I am using kafka version 2.4.1(recently upgraded to 2.4.1 from 2.2.0) and noticed a strange problem.

Even though application(kafka streams) is down (there is no application which is running ) but the consumer group command returns the state as rebalancing. Our application runs as kubernetes pod.

root@bastion-0:# ./kafka-consumer-groups --describe --group groupname --bootstrap-server kafka-0.local:9094 

Warning: Consumer group 'groupname' is rebalancing.

I have waited for some amount of time now(30 mins) and still the command reports 'rebalancing' even though application is down.

Even if i try to delete the group, it gives the following message.

root@bastion-0:/app/kafka_2.12-2.4.1/bin# ./kafka-consumer-groups.sh --delete --group group1  --bootstrap-server kafka.local:9094 

Error: Deletion of some consumer groups failed:
* Group 'group1' could not be deleted due to: java.util.concurrent.ExecutionException: org.apache.kafka.common.errors.GroupNotEmptyException: The group is not empty.
root@bastion-0:/app/kafka_2.12-2.4.1/bin# ./kafka-consumer-groups.sh --delete --group group2  --bootstrap-server kafka.local:9094 

Error: Deletion of some consumer groups failed:
* Group 'group2' could not be deleted due to: java.util.concurrent.ExecutionException: org.apache.kafka.common.errors.GroupNotEmptyException: The group is not empty.

When i look at the group members, there are members listed even though application is NOT running.

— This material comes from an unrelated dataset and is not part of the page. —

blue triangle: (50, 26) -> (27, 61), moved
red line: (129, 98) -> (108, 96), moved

Is it because of new rebalance protocol(cooperative rebalance) ?

From where does ./kafka-consumer-groups reads the group membership information. Does it save the member information if the application is down ?

Update:

I brought up the application with a different group name and it came up fine. I can describe the group also. Even then the old group is in 'rebalancing' state.

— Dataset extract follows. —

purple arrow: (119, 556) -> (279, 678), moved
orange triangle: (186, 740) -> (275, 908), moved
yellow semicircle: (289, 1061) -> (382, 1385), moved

New Update Also, i found that group coordinator for all the groups was one of the node in kafka cluster and when i rebooted that node, the problem went away.

Question:

Where is group metadata stored ? Can be problem be related to corrupted zookeeper ?

1
Is the pod still active? Clearly kafka thinks some consumer is runningOneCricketeer
Pod is down. that is really strange to me. Other apps(other groups) are fine. I am bringing this up for the first time on this new kafka cluster. Even when i run with --members, it show a list of client-ids but again pod is down.SunilS
I am having the same issue in AWS MSK, where unfortunately I can't restart broker nodes. Perhaps this needs to be raised as a bug to the Kafka team.PMah
Update: it has been raised as a bug! issues.apache.org/jira/browse/KAFKA-9935PMah

1 Answers

2
votes

This was raised as bug here issues.apache.org/jira/browse/KAFKA-9935 with duplicate https://issues.apache.org/jira/browse/KAFKA-9752

This now appears to be fixed since March for versions 2.2.3, 2.3.2, 2.4.2 and 2.5 and above so make sure to use an up to date version.